When it comes to the future of knee surgery, it appears that, one way or another, 3D printing will play a part.

A cartilage-mimicking material created by researchers at Duke University is paving the way for custom-built, replacement knee parts.

3D printing knee surgery

Hydrogel

The hydrogel-based material, according to the researchers, is the first to match human cartilage in strength and elasticity, while also remaining 3D-printable and stable inside the body.

Human knees come with a pair of built-in shock absorbers called the menisci. This cartilage cushions our knees, but wear and tear can be telling.

A key concern is how little the menisci heal after humans reach adulthood, meaning synthetic substitutes are often needed.

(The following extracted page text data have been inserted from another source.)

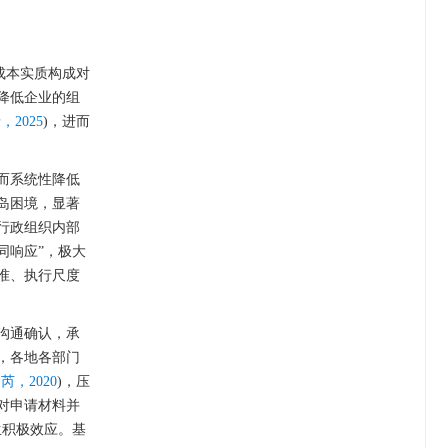
成本实质构成对
降低企业的组
2025
)，进而
而系统性降低
岛困境，显著
行政组织内部
同响应”，极大
准、执行尺度
沟通确认，承
，各地各部门
，2020
)，压
对申请材料并
生积极效应。基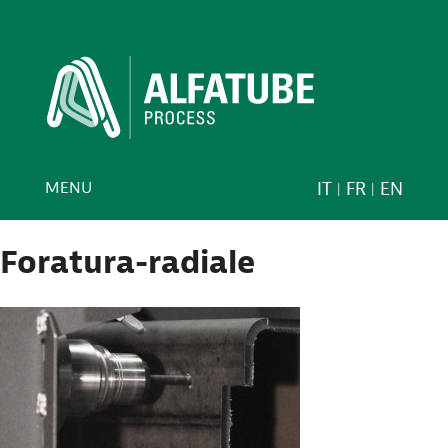
MENU
IT
FR
EN
Foratura-radiale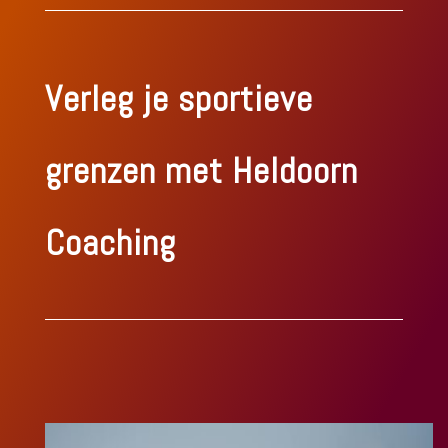
Verleg je sportieve
grenzen met Heldoorn
Coaching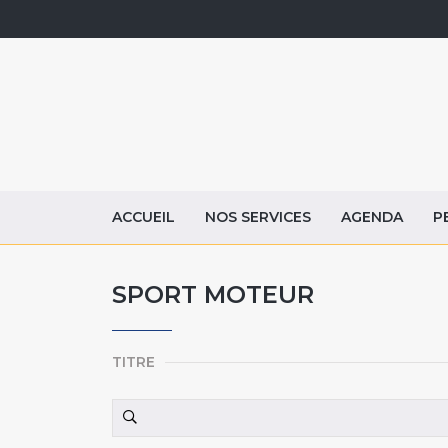
ACCUEIL
NOS SERVICES
AGENDA
P
SPORT MOTEUR
TITRE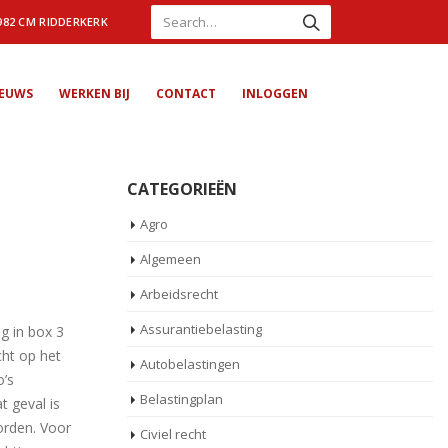
982 CM RIDDERKERK
IEUWS
WERKEN BIJ
CONTACT
INLOGGEN
CATEGORIEËN
Agro
Algemeen
Arbeidsrecht
Assurantiebelasting
g in box 3
cht op het
Autobelastingen
o’s
Belastingplan
t geval is
orden. Voor
Civiel recht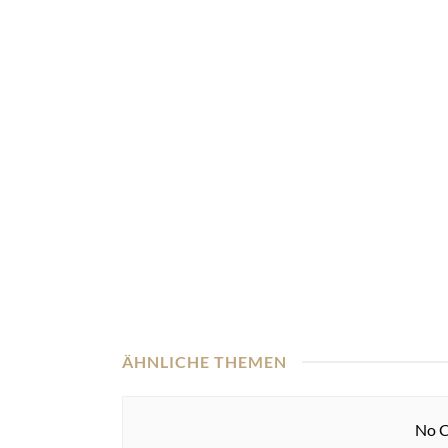
ÄHNLICHE THEMEN
No C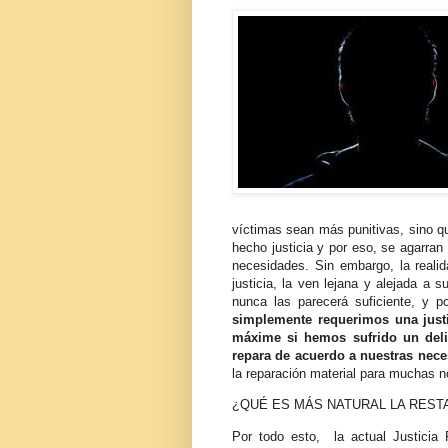
víctimas sean más punitivas, sino que
hecho justicia y por eso, se agarran
necesidades. Sin embargo, la reali
justicia, la ven lejana y alejada a 
nunca las parecerá suficiente, y 
simplemente requerimos una just
máxime si hemos sufrido un deli
repara de acuerdo a nuestras nec
la reparación material para muchas no
¿QUÉ ES MÁS NATURAL LA RESTA
Por todo esto, la actual Justicia 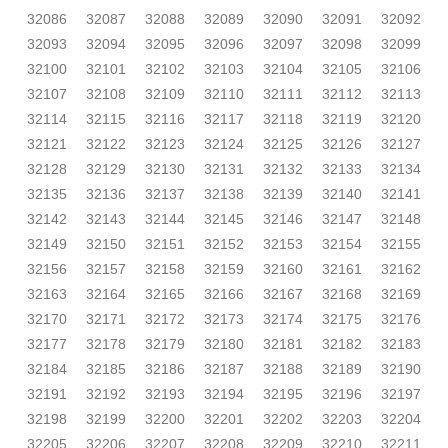
32086
32087
32088
32089
32090
32091
32092
32093
32094
32095
32096
32097
32098
32099
32100
32101
32102
32103
32104
32105
32106
32107
32108
32109
32110
32111
32112
32113
32114
32115
32116
32117
32118
32119
32120
32121
32122
32123
32124
32125
32126
32127
32128
32129
32130
32131
32132
32133
32134
32135
32136
32137
32138
32139
32140
32141
32142
32143
32144
32145
32146
32147
32148
32149
32150
32151
32152
32153
32154
32155
32156
32157
32158
32159
32160
32161
32162
32163
32164
32165
32166
32167
32168
32169
32170
32171
32172
32173
32174
32175
32176
32177
32178
32179
32180
32181
32182
32183
32184
32185
32186
32187
32188
32189
32190
32191
32192
32193
32194
32195
32196
32197
32198
32199
32200
32201
32202
32203
32204
32205
32206
32207
32208
32209
32210
32211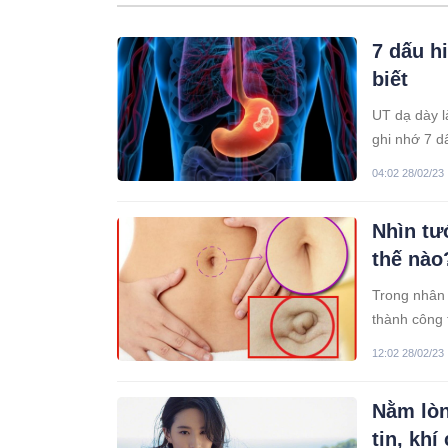
7 dấu h
biết
UT dạ dày l
ghi nhớ 7 d
04:02 28/02/23
Nhìn tư
thế nào
Trong nhân 
thành công 
12:02 28/02/23
Nằm lòn
tin, kh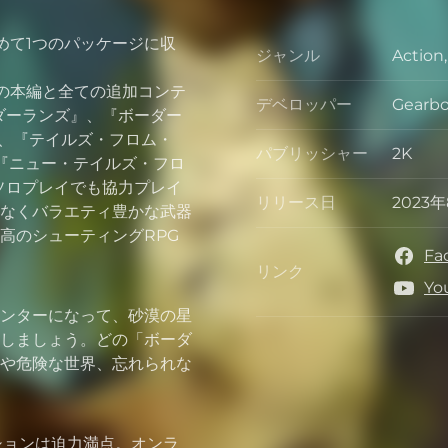
めて1つのパッケージに収
ジャンル
Action
ジャン
の本編と全ての追加コンテ
デベロッパー
Gearbo
デベロ
ダーランズ』、『ボーダー
』、『テイルズ・フロム・
パブリッシャー
2K
『ニュー・テイルズ・フロ
パブリ
ソロプレイでも協力プレイ
リリース日
2023年
なくバラエティ豊かな武器
リリー
高のシューティングRPG
Fa
リンク
リンク
Yo
ンターになって、砂漠の星
しましょう。どの「ボーダ
や危険な世界、忘れられな
ションは迫力満点。オンラ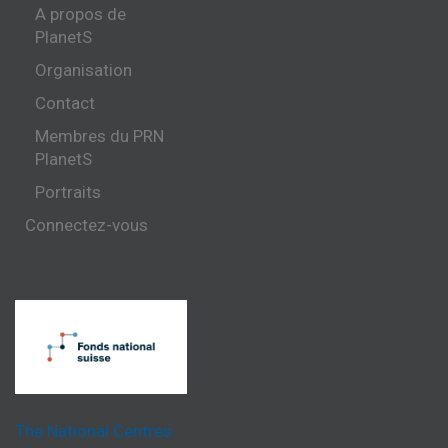
A propos de
PlanetS
Organisation
Contact
Membres du PRN
PlanetS
Portraits
Connectez-vous
The National Centres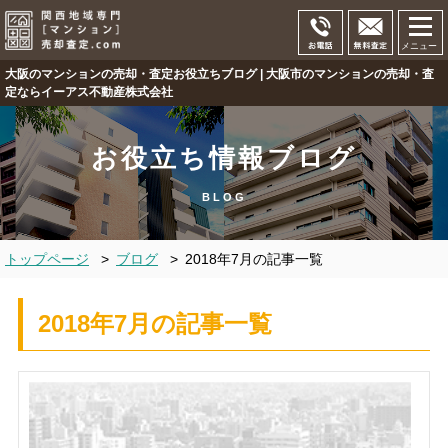
メニュー
大阪のマンションの売却・査定お役立ちブログ | 大阪市のマンションの売却・査
定ならイーアス不動産株式会社
お役立ち情報ブログ
BLOG
トップページ
>
ブログ
>
2018年7月の記事一覧
2018年7月の記事一覧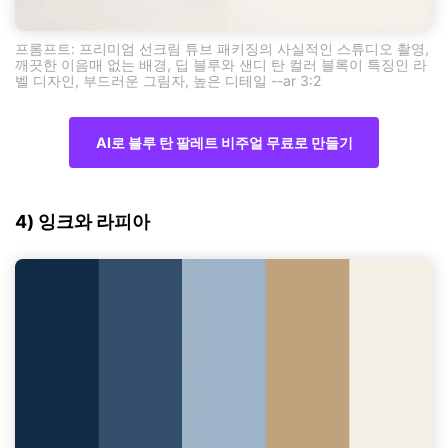
프롬프트: 프리미엄 선크림 튜브 패키징의 사실적인 스튜디오 촬영,
깨끗한 이음매 없는 배경, 딥 블루와 샌디 탄 컬러 블록이 특징인 라
벨 디자인, 부드러운 그림자, 높은 디테일 --ar 3:2
AI로 블루 탄 팔레트 비주얼 무료로 만들기
4) 잉크와 라피아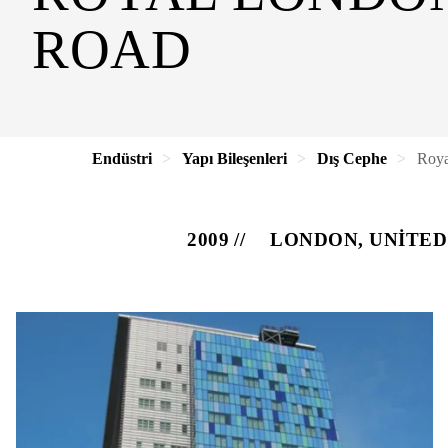
ROAD
Endüstri
Yapı Bileşenleri
Dış Cephe
Roya
2009
LONDON, UNITE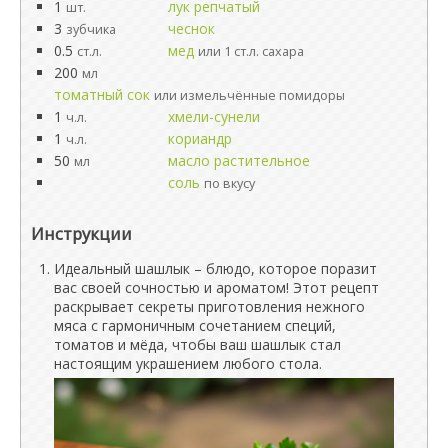
1
лук репчатый
шт.
3
чеснок
зубчика
0.5
мед
ст.л.
или 1 ст.л. сахара
200
мл
томатный сок
или измельчённые помидоры
1
хмели-сунели
ч.л.
1
кориандр
ч.л.
50
масло растительное
мл
соль
по вкусу
Инструкции
Идеальный шашлык – блюдо, которое поразит
вас своей сочностью и ароматом! Этот рецепт
раскрывает секреты приготовления нежного
мяса с гармоничным сочетанием специй,
томатов и мёда, чтобы ваш шашлык стал
настоящим украшением любого стола.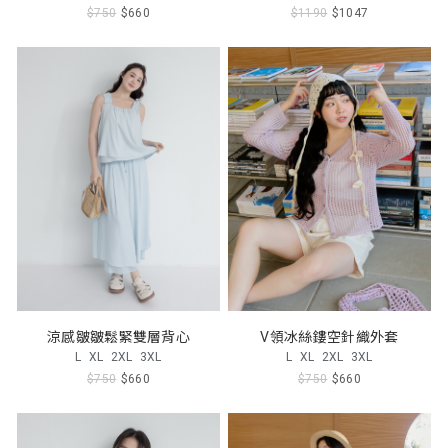
$750
$660
$1190
$1047
涼感皺皺鬆緊雙層背心
V領冰絲鏤空針織外套
L
XL
2XL
3XL
L
XL
2XL
3XL
$750
$660
$750
$660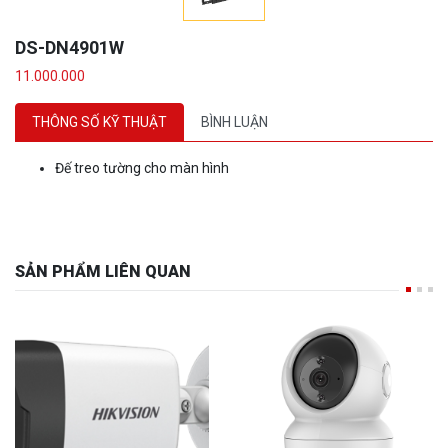
DS-DN4901W
11.000.000
THÔNG SỐ KỸ THUẬT
BÌNH LUẬN
Đế treo tường cho màn hình
SẢN PHẨM LIÊN QUAN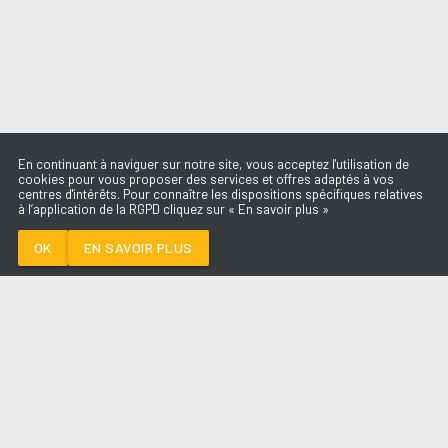
En continuant à naviguer sur notre site, vous acceptez l'utilisation de
cookies pour vous proposer des services et offres adaptés à vos
centres d'intérêts. Pour connaître les dispositions spécifiques relatives
à l’application de la RGPD cliquez sur « En savoir plus »
SAVE ME TONIGHT
DAVID GUETTA X
JENNIFER LOPEZ
OK
EN SAVOIR PLUS
Médoc
SAVE ME TONIGHT
-
DAVID GUETTA X
JENNIFER LOPEZ
--:--
/
--:--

“We’ve made it very easy now for anyone to print something that is pretty close in its mechanical properties to cartilage, in a relatively simple and inexpensive process,” said Benjamin Wiley, author of the paper.

The cartilage-mimicking material created by researchers at Duke University. Image: Feichen Yang

The cartilage-mimicking material created by researchers at Duke University. Image: Feichen Yang

Mix and match

Wiley and his team did this by taking hydrogels, long considered as possible cartilage replacements, and mixing them together – traditionally, hydrogels are either too strong or not stretchy enough, depending on the choice.

The team created a double network hydrogel by mixing one overly rigid one with a particularly stretchy variant, adding nanoparticle clay to make it 3D printable.

“This is really a young field, just starting out,” Wiley said.

“I hope that demonstrating the ease with which this can be done will help get a lot of other people interested in making more realistic printable hydrogels with mechanical properties that are even closer to human tissue.”

Pen and paper

Wiley’s approach isn’t the only novel idea when it comes to future knee surgery. It’s not even the only 3D-printing idea.

The incredible ‘Biopen’, for example, can help surgeons ‘draw’ cells onto injured body parts, with knees the first port of call.

First, a doctor extracts some cells from an upcoming patient – in this case, someone suffering from a knee cartilage injury. Then the team duplicates these cells over and over until they have enough to work with.

These incredibly fragile cells are then loaded into the Biopen, allowing the surgeon to ‘draw’ the cells, layer after layer, onto the knee.

The cells react to where they are, adapting and transforming to create the desired outcome.